• [WORK TASK] Transcribe exactly the lines that fall between the one holding "Trop­fen! Was sich auch" and the one holding "steht – ein­", inclusive, from the entries below.

• [DATASET EXCERPTS]

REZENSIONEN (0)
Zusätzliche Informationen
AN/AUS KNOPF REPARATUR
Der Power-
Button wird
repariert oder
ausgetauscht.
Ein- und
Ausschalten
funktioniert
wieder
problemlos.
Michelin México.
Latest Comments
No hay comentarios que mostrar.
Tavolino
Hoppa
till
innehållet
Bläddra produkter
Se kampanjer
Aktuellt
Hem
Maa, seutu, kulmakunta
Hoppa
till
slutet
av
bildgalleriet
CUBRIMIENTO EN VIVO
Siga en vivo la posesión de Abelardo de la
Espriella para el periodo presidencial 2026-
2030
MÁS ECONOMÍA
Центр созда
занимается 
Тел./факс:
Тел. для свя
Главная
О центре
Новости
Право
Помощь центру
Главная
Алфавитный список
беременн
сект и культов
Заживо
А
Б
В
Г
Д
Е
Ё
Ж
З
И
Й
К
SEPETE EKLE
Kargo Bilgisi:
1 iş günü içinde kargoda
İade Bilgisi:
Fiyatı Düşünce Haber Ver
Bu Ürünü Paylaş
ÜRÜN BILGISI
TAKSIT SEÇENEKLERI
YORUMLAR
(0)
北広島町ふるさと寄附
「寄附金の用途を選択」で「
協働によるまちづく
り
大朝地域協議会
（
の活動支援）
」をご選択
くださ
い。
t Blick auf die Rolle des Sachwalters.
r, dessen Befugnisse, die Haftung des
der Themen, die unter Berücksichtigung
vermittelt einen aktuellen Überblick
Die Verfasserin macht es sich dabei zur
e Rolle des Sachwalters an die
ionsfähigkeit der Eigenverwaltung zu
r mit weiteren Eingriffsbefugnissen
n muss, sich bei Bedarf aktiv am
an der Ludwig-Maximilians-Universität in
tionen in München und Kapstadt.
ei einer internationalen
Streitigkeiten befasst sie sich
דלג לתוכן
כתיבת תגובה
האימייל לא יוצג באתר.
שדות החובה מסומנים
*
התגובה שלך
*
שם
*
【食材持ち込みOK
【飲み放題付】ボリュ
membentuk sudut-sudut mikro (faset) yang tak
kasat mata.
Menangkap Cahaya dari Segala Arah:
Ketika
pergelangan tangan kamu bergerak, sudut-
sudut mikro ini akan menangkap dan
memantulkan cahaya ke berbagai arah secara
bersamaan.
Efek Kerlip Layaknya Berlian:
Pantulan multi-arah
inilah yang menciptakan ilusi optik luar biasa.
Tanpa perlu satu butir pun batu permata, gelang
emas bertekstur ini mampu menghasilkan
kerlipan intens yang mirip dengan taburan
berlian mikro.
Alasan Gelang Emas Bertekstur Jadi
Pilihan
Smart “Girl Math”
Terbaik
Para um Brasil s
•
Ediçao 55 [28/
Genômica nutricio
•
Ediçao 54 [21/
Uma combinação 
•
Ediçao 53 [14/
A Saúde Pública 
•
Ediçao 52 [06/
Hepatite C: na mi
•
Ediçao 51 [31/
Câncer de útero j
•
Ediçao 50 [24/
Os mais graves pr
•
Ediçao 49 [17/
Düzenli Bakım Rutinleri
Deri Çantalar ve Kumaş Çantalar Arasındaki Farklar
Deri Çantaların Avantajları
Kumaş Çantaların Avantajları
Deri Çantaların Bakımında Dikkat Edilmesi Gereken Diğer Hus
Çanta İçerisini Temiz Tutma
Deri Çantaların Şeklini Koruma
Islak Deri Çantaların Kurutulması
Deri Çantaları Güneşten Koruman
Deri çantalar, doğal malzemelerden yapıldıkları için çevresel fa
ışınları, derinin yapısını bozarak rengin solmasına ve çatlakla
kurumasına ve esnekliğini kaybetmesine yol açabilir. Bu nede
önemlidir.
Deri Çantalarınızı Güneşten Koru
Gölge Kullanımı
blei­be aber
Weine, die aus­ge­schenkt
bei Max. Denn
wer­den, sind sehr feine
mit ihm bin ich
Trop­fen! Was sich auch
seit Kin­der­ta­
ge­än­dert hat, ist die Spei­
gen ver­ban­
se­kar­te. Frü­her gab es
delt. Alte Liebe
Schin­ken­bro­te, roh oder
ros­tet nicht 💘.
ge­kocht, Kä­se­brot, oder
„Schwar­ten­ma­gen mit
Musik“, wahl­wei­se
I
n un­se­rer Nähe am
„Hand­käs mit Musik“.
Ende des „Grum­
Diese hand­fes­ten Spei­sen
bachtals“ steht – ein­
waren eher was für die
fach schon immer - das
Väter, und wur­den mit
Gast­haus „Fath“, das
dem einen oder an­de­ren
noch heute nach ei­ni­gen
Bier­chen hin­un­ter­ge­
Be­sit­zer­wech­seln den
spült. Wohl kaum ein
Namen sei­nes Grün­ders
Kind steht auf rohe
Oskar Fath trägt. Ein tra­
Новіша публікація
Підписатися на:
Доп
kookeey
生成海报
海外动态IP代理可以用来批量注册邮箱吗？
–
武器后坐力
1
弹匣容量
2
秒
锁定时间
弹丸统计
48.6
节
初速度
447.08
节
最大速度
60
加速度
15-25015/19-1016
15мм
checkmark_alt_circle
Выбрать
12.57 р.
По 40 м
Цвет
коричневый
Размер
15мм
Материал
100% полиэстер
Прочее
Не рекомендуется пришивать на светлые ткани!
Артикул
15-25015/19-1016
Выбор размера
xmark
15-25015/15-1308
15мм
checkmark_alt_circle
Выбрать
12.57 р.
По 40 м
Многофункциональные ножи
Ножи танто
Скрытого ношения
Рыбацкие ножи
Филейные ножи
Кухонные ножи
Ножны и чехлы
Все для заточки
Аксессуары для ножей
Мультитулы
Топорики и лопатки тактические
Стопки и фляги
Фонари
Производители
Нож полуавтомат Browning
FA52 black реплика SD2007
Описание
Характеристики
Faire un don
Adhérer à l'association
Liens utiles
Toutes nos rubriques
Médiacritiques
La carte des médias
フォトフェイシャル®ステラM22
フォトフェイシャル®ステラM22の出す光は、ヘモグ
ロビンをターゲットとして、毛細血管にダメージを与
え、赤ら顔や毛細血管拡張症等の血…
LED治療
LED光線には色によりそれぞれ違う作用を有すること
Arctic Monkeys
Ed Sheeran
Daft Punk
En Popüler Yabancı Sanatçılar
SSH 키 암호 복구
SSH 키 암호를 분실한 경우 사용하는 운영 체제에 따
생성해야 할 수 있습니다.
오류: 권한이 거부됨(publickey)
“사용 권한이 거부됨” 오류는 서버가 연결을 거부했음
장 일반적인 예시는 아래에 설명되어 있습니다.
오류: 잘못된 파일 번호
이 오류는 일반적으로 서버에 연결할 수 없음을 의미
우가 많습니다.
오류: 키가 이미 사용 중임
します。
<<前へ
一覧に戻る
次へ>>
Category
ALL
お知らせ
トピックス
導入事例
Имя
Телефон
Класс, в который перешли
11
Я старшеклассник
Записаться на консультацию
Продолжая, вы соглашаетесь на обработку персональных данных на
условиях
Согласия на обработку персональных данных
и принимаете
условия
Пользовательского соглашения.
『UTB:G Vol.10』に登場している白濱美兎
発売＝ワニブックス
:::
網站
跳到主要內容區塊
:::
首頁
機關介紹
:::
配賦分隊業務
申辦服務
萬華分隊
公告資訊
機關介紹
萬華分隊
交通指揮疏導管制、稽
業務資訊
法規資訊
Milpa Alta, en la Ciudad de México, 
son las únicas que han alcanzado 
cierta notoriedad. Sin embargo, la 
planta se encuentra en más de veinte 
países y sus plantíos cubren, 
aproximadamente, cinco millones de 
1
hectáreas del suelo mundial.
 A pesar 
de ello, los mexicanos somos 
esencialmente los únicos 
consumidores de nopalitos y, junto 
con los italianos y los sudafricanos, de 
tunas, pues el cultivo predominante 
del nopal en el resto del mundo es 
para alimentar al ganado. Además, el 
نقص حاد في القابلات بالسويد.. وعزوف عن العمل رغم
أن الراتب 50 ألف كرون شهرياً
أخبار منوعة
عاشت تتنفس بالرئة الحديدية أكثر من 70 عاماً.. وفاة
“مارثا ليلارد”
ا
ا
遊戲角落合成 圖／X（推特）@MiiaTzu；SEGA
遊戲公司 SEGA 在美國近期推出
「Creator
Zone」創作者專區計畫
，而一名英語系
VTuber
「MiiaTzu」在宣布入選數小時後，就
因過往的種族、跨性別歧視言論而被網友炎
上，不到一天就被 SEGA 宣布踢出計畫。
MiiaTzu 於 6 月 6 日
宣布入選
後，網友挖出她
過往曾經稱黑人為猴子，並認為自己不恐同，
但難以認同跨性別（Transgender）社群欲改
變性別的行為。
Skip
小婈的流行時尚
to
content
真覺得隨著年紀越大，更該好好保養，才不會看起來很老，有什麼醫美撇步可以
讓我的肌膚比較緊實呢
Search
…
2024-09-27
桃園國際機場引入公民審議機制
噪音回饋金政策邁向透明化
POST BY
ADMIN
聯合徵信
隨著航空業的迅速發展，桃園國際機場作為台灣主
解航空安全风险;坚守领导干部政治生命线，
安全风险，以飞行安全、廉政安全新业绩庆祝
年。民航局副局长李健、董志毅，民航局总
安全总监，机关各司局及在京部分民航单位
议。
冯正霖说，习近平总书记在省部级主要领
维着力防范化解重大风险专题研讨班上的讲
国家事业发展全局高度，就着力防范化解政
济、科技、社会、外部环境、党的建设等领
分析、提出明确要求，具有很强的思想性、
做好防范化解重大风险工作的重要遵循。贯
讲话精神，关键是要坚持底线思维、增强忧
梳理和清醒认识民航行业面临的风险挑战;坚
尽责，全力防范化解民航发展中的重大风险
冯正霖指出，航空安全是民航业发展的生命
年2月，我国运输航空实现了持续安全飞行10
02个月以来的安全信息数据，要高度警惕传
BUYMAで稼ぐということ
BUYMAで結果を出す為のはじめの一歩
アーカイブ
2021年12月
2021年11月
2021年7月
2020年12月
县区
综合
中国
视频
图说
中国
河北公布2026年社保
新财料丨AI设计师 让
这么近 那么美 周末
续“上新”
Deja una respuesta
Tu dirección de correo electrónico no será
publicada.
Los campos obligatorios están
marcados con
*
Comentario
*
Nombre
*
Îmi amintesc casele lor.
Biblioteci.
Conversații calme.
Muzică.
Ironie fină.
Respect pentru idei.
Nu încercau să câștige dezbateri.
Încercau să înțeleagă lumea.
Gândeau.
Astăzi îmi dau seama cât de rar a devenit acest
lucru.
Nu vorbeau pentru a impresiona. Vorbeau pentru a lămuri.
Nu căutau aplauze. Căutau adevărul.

• [EXPECTED ANSWER]
Trop­fen! Was sich auch
seit Kin­der­ta­
ge­än­dert hat, ist die Spei­
gen ver­ban­
se­kar­te. Frü­her gab es
delt. Alte Liebe
Schin­ken­bro­te, roh oder
ros­tet nicht 💘.
ge­kocht, Kä­se­brot, oder
„Schwar­ten­ma­gen mit
Musik“, wahl­wei­se
I
n un­se­rer Nähe am
„Hand­käs mit Musik“.
Ende des „Grum­
Diese hand­fes­ten Spei­sen
bachtals“ steht – ein­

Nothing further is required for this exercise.